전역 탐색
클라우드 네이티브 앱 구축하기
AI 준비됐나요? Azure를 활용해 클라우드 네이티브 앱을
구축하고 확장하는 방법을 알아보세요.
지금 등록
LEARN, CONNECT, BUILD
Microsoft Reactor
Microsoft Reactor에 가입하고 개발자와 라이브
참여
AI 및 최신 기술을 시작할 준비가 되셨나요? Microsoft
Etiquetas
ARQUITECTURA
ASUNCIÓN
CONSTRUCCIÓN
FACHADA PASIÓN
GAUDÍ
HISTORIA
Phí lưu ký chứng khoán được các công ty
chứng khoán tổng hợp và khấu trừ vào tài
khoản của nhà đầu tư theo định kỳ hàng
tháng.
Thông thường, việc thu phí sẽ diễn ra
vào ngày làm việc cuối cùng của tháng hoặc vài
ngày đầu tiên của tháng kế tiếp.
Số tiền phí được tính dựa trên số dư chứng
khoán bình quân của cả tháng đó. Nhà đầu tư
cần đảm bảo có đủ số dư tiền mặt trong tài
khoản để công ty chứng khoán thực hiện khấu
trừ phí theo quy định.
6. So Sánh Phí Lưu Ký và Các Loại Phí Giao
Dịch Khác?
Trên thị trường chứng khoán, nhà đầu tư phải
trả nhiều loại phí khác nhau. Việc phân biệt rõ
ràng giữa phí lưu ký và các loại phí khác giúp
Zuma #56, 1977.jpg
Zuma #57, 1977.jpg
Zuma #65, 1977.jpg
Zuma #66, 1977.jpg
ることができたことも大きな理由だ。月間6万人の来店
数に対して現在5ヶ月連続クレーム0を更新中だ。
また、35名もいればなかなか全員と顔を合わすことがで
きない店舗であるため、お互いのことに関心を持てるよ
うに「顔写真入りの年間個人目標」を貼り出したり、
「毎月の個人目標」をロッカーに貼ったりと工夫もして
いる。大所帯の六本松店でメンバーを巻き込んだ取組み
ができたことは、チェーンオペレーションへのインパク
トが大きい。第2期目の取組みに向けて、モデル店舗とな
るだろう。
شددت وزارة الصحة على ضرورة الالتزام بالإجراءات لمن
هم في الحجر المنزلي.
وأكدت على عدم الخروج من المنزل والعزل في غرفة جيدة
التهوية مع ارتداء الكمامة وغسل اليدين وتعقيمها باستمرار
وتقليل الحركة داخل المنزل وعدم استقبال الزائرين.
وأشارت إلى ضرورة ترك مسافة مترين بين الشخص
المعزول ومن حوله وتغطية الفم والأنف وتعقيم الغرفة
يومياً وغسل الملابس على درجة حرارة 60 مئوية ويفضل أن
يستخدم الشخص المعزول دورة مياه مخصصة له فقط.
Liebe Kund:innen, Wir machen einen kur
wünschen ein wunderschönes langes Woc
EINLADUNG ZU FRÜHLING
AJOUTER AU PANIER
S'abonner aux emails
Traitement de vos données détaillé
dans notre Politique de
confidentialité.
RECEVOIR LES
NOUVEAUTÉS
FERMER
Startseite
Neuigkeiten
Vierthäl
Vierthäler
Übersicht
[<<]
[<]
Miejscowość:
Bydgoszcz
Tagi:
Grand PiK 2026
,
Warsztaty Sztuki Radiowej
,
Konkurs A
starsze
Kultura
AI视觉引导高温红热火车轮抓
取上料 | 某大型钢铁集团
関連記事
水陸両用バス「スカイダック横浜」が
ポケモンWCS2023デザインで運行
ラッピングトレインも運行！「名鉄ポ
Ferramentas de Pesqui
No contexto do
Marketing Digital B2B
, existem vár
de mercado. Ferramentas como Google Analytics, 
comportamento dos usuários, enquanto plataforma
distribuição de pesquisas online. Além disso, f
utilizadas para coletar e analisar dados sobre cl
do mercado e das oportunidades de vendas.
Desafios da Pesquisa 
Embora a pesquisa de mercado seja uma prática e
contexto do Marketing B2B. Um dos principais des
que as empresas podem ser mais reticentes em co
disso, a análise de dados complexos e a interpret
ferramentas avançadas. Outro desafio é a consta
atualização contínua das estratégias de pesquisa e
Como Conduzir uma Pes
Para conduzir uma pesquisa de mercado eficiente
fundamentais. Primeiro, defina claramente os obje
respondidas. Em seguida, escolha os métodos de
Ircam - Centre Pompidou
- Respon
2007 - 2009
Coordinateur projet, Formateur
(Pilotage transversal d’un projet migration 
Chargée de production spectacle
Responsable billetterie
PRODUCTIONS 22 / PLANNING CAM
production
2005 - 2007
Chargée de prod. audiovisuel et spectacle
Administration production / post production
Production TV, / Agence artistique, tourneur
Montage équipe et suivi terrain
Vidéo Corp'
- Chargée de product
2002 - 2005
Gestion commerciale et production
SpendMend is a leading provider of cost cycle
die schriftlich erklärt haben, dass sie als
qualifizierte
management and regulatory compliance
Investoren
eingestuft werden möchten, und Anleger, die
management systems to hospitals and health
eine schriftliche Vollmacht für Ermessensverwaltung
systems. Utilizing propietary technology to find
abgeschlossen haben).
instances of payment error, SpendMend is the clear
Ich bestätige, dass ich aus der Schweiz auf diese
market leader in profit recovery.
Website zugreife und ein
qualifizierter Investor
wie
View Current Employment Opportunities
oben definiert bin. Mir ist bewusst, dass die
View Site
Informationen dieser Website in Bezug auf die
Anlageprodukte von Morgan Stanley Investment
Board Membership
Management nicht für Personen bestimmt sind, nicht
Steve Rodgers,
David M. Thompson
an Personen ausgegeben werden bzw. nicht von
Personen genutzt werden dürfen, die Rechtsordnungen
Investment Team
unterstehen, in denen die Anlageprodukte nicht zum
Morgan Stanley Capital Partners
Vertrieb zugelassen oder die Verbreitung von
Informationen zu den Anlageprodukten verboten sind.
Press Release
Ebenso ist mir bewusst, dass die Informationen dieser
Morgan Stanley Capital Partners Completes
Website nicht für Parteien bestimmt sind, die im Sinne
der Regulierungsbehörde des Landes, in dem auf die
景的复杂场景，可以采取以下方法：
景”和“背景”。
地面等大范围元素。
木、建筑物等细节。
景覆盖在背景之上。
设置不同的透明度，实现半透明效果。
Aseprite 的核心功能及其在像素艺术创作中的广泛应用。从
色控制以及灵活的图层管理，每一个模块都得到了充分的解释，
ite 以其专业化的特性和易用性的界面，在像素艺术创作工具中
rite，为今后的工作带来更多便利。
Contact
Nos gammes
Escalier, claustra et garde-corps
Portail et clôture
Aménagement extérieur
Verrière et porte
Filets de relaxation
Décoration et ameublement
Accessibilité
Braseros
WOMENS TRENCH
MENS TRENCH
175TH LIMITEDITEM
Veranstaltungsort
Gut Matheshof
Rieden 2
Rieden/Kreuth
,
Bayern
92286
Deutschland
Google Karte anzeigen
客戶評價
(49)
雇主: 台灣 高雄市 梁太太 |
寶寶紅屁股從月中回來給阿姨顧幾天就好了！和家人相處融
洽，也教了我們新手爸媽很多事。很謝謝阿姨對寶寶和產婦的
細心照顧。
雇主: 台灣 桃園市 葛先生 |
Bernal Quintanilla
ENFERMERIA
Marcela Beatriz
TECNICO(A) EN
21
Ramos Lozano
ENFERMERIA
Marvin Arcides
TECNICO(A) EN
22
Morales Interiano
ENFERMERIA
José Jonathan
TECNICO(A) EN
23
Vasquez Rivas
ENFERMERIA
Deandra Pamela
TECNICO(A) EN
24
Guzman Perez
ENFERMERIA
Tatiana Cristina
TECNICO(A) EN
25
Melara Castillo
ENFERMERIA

WHAT YOU WILL DO
The whole listing must be reproduced exactly. Do not skip a line.

EXERCISE ANSWER
전역 탐색
클라우드 네이티브 앱 구축하기
AI 준비됐나요? Azure를 활용해 클라우드 네이티브 앱을
구축하고 확장하는 방법을 알아보세요.
지금 등록
LEARN, CONNECT, BUILD
Microsoft Reactor
Microsoft Reactor에 가입하고 개발자와 라이브
참여
AI 및 최신 기술을 시작할 준비가 되셨나요? Microsoft
Etiquetas
ARQUITECTURA
ASUNCIÓN
CONSTRUCCIÓN
FACHADA PASIÓN
GAUDÍ
HISTORIA
Phí lưu ký chứng khoán được các công ty
chứng khoán tổng hợp và khấu trừ vào tài
khoản của nhà đầu tư theo định kỳ hàng
tháng.
Thông thường, việc thu phí sẽ diễn ra
vào ngày làm việc cuối cùng của tháng hoặc vài
ngày đầu tiên của tháng kế tiếp.
Số tiền phí được tính dựa trên số dư chứng
khoán bình quân của cả tháng đó. Nhà đầu tư
cần đảm bảo có đủ số dư tiền mặt trong tài
khoản để công ty chứng khoán thực hiện khấu
trừ phí theo quy định.
6. So Sánh Phí Lưu Ký và Các Loại Phí Giao
Dịch Khác?
Trên thị trường chứng khoán, nhà đầu tư phải
trả nhiều loại phí khác nhau. Việc phân biệt rõ
ràng giữa phí lưu ký và các loại phí khác giúp
Zuma #56, 1977.jpg
Zuma #57, 1977.jpg
Zuma #65, 1977.jpg
Zuma #66, 1977.jpg
ることができたことも大きな理由だ。月間6万人の来店
数に対して現在5ヶ月連続クレーム0を更新中だ。
また、35名もいればなかなか全員と顔を合わすことがで
きない店舗であるため、お互いのことに関心を持てるよ
うに「顔写真入りの年間個人目標」を貼り出したり、
「毎月の個人目標」をロッカーに貼ったりと工夫もして
いる。大所帯の六本松店でメンバーを巻き込んだ取組み
ができたことは、チェーンオペレーションへのインパク
トが大きい。第2期目の取組みに向けて、モデル店舗とな
るだろう。
شددت وزارة الصحة على ضرورة الالتزام بالإجراءات لمن
هم في الحجر المنزلي.
وأكدت على عدم الخروج من المنزل والعزل في غرفة جيدة
التهوية مع ارتداء الكمامة وغسل اليدين وتعقيمها باستمرار
وتقليل الحركة داخل المنزل وعدم استقبال الزائرين.
وأشارت إلى ضرورة ترك مسافة مترين بين الشخص
المعزول ومن حوله وتغطية الفم والأنف وتعقيم الغرفة
يومياً وغسل الملابس على درجة حرارة 60 مئوية ويفضل أن
يستخدم الشخص المعزول دورة مياه مخصصة له فقط.
Liebe Kund:innen, Wir machen einen kur
wünschen ein wunderschönes langes Woc
EINLADUNG ZU FRÜHLING
AJOUTER AU PANIER
S'abonner aux emails
Traitement de vos données détaillé
dans notre Politique de
confidentialité.
RECEVOIR LES
NOUVEAUTÉS
FERMER
Startseite
Neuigkeiten
Vierthäl
Vierthäler
Übersicht
[<<]
[<]
Miejscowość:
Bydgoszcz
Tagi:
Grand PiK 2026
,
Warsztaty Sztuki Radiowej
,
Konkurs A
starsze
Kultura
AI视觉引导高温红热火车轮抓
取上料 | 某大型钢铁集团
関連記事
水陸両用バス「スカイダック横浜」が
ポケモンWCS2023デザインで運行
ラッピングトレインも運行！「名鉄ポ
Ferramentas de Pesqui
No contexto do
Marketing Digital B2B
, existem vár
de mercado. Ferramentas como Google Analytics, 
comportamento dos usuários, enquanto plataforma
distribuição de pesquisas online. Além disso, f
utilizadas para coletar e analisar dados sobre cl
do mercado e das oportunidades de vendas.
Desafios da Pesquisa 
Embora a pesquisa de mercado seja uma prática e
contexto do Marketing B2B. Um dos principais des
que as empresas podem ser mais reticentes em co
disso, a análise de dados complexos e a interpret
ferramentas avançadas. Outro desafio é a consta
atualização contínua das estratégias de pesquisa e
Como Conduzir uma Pes
Para conduzir uma pesquisa de mercado eficiente
fundamentais. Primeiro, defina claramente os obje
respondidas. Em seguida, escolha os métodos de
Ircam - Centre Pompidou
- Respon
2007 - 2009
Coordinateur projet, Formateur
(Pilotage transversal d’un projet migration 
Chargée de production spectacle
Responsable billetterie
PRODUCTIONS 22 / PLANNING CAM
production
2005 - 2007
Chargée de prod. audiovisuel et spectacle
Administration production / post production
Production TV, / Agence artistique, tourneur
Montage équipe et suivi terrain
Vidéo Corp'
- Chargée de product
2002 - 2005
Gestion commerciale et production
SpendMend is a leading provider of cost cycle
die schriftlich erklärt haben, dass sie als
qualifizierte
management and regulatory compliance
Investoren
eingestuft werden möchten, und Anleger, die
management systems to hospitals and health
eine schriftliche Vollmacht für Ermessensverwaltung
systems. Utilizing propietary technology to find
abgeschlossen haben).
instances of payment error, SpendMend is the clear
Ich bestätige, dass ich aus der Schweiz auf diese
market leader in profit recovery.
Website zugreife und ein
qualifizierter Investor
wie
View Current Employment Opportunities
oben definiert bin. Mir ist bewusst, dass die
View Site
Informationen dieser Website in Bezug auf die
Anlageprodukte von Morgan Stanley Investment
Board Membership
Management nicht für Personen bestimmt sind, nicht
Steve Rodgers,
David M. Thompson
an Personen ausgegeben werden bzw. nicht von
Personen genutzt werden dürfen, die Rechtsordnungen
Investment Team
unterstehen, in denen die Anlageprodukte nicht zum
Morgan Stanley Capital Partners
Vertrieb zugelassen oder die Verbreitung von
Informationen zu den Anlageprodukten verboten sind.
Press Release
Ebenso ist mir bewusst, dass die Informationen dieser
Morgan Stanley Capital Partners Completes
Website nicht für Parteien bestimmt sind, die im Sinne
der Regulierungsbehörde des Landes, in dem auf die
景的复杂场景，可以采取以下方法：
景”和“背景”。
地面等大范围元素。
木、建筑物等细节。
景覆盖在背景之上。
设置不同的透明度，实现半透明效果。
Aseprite 的核心功能及其在像素艺术创作中的广泛应用。从
色控制以及灵活的图层管理，每一个模块都得到了充分的解释，
ite 以其专业化的特性和易用性的界面，在像素艺术创作工具中
rite，为今后的工作带来更多便利。
Contact
Nos gammes
Escalier, claustra et garde-corps
Portail et clôture
Aménagement extérieur
Verrière et porte
Filets de relaxation
Décoration et ameublement
Accessibilité
Braseros
WOMENS TRENCH
MENS TRENCH
175TH LIMITEDITEM
Veranstaltungsort
Gut Matheshof
Rieden 2
Rieden/Kreuth
,
Bayern
92286
Deutschland
Google Karte anzeigen
客戶評價
(49)
雇主: 台灣 高雄市 梁太太 |
寶寶紅屁股從月中回來給阿姨顧幾天就好了！和家人相處融
洽，也教了我們新手爸媽很多事。很謝謝阿姨對寶寶和產婦的
細心照顧。
雇主: 台灣 桃園市 葛先生 |
Bernal Quintanilla
ENFERMERIA
Marcela Beatriz
TECNICO(A) EN
21
Ramos Lozano
ENFERMERIA
Marvin Arcides
TECNICO(A) EN
22
Morales Interiano
ENFERMERIA
José Jonathan
TECNICO(A) EN
23
Vasquez Rivas
ENFERMERIA
Deandra Pamela
TECNICO(A) EN
24
Guzman Perez
ENFERMERIA
Tatiana Cristina
TECNICO(A) EN
25
Melara Castillo
ENFERMERIA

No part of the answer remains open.